WORK REQUIRED
Copy each line of the data that has "Componentpublic" in it.

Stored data
***

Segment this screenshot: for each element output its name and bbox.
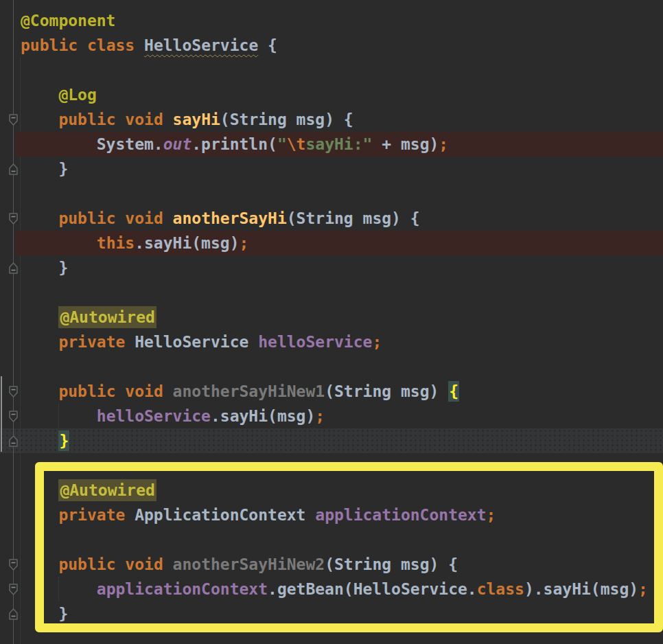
code-token: void [125, 209, 163, 227]
code-token [21, 333, 58, 351]
code-line[interactable]: private ApplicationContext applicationCo… [15, 503, 663, 527]
code-token: ; [638, 580, 648, 598]
code-token: ; [487, 506, 496, 524]
method-scope-indicator [1, 376, 2, 452]
code-token: @Autowired [58, 306, 156, 328]
code-line[interactable] [15, 58, 663, 82]
code-token [21, 234, 97, 252]
code-token [21, 580, 97, 598]
code-line[interactable] [15, 181, 663, 206]
code-token [21, 506, 58, 524]
code-line[interactable]: } [15, 255, 663, 280]
code-line[interactable]: } [15, 601, 663, 626]
code-line[interactable]: applicationContext.getBean(HelloService.… [15, 577, 663, 601]
code-token: ; [439, 135, 448, 153]
code-line[interactable]: @Autowired [15, 305, 663, 330]
code-token: .sayHi(msg) [211, 407, 315, 425]
code-token: .getBean(HelloService. [268, 580, 477, 598]
code-token: public [21, 36, 78, 54]
code-line[interactable]: this.sayHi(msg); [15, 231, 663, 255]
code-token [21, 382, 58, 400]
code-token: void [125, 111, 163, 128]
code-line[interactable]: public void anotherSayHiNew1(String msg)… [15, 379, 663, 404]
code-token: .println( [191, 135, 277, 153]
code-token: .sayHi(msg) [135, 234, 239, 252]
code-token: private [58, 506, 125, 524]
code-token: HelloService [125, 333, 258, 351]
code-token: } [58, 430, 69, 451]
code-line[interactable]: } [15, 428, 663, 453]
code-line[interactable] [15, 354, 663, 379]
code-token: \t [287, 135, 306, 153]
code-token: } [21, 160, 68, 178]
code-token: applicationContext [97, 580, 268, 598]
code-token [21, 407, 97, 425]
code-line[interactable]: @Component [15, 8, 663, 33]
code-line[interactable]: @Autowired [15, 478, 663, 503]
code-token: @Log [58, 86, 96, 104]
code-token: ; [372, 333, 382, 351]
code-line[interactable]: public void anotherSayHiNew2(String msg)… [15, 552, 663, 577]
code-token: } [21, 259, 68, 277]
code-token: } [21, 605, 68, 623]
code-token [21, 86, 58, 104]
code-token: @Component [21, 12, 115, 30]
code-token: anotherSayHi [173, 209, 287, 227]
code-token: helloService [97, 407, 211, 425]
code-token [115, 111, 125, 128]
code-token [21, 432, 58, 450]
code-token [21, 308, 58, 326]
code-token [21, 555, 58, 573]
code-line[interactable] [15, 280, 663, 305]
code-token: ).sayHi(msg) [524, 580, 638, 598]
code-token: (String msg) [325, 382, 448, 400]
code-token: anotherSayHiNew1 [173, 382, 325, 400]
code-token [21, 209, 58, 227]
code-token: sayHi:" [305, 135, 372, 153]
code-token: (String msg) { [220, 111, 353, 128]
code-line[interactable] [15, 527, 663, 552]
code-line[interactable]: private HelloService helloService; [15, 330, 663, 354]
code-line[interactable]: public void anotherSayHi(String msg) { [15, 206, 663, 231]
code-token: " [277, 135, 287, 153]
code-line[interactable]: public class HelloService { [15, 33, 663, 58]
code-token: public [58, 555, 115, 573]
code-token: @Autowired [58, 479, 156, 501]
code-token: void [125, 555, 163, 573]
code-token: public [58, 111, 115, 128]
code-line[interactable]: } [15, 157, 663, 181]
code-token: class [477, 580, 524, 598]
code-area[interactable]: @Componentpublic class HelloService { @L… [15, 8, 663, 644]
code-token: out [163, 135, 192, 153]
code-token: public [58, 209, 115, 227]
code-token: { [448, 381, 459, 402]
code-token [115, 382, 125, 400]
code-token: ; [315, 407, 325, 425]
code-token [163, 111, 173, 128]
code-line[interactable]: @Log [15, 82, 663, 107]
code-token: (String msg) { [287, 209, 420, 227]
code-token: applicationContext [315, 506, 486, 524]
code-token: helloService [258, 333, 372, 351]
code-token [78, 36, 87, 54]
code-token: public [58, 382, 115, 400]
code-token: private [58, 333, 125, 351]
gutter-fold-line [13, 0, 14, 644]
code-token: (String msg) { [325, 555, 458, 573]
code-token: System. [21, 135, 163, 153]
code-line[interactable]: System.out.println("\tsayHi:" + msg); [15, 132, 663, 157]
code-line[interactable]: public void sayHi(String msg) { [15, 107, 663, 132]
code-token: class [87, 36, 135, 54]
code-token [21, 111, 58, 128]
code-line[interactable]: helloService.sayHi(msg); [15, 404, 663, 428]
code-token: void [125, 382, 163, 400]
code-token [135, 36, 144, 54]
code-editor[interactable]: @Componentpublic class HelloService { @L… [0, 0, 663, 644]
code-token [163, 382, 173, 400]
code-token [163, 555, 173, 573]
code-line[interactable] [15, 453, 663, 478]
code-token [21, 481, 58, 499]
code-token [163, 209, 173, 227]
code-line[interactable] [15, 626, 663, 644]
code-token: HelloService [144, 36, 258, 54]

***

SOLUTION TO THE PROBLEM
code-area[interactable]: @Componentpublic class HelloService { @L… [15, 8, 663, 644]
code-editor[interactable]: @Componentpublic class HelloService { @L… [0, 0, 663, 644]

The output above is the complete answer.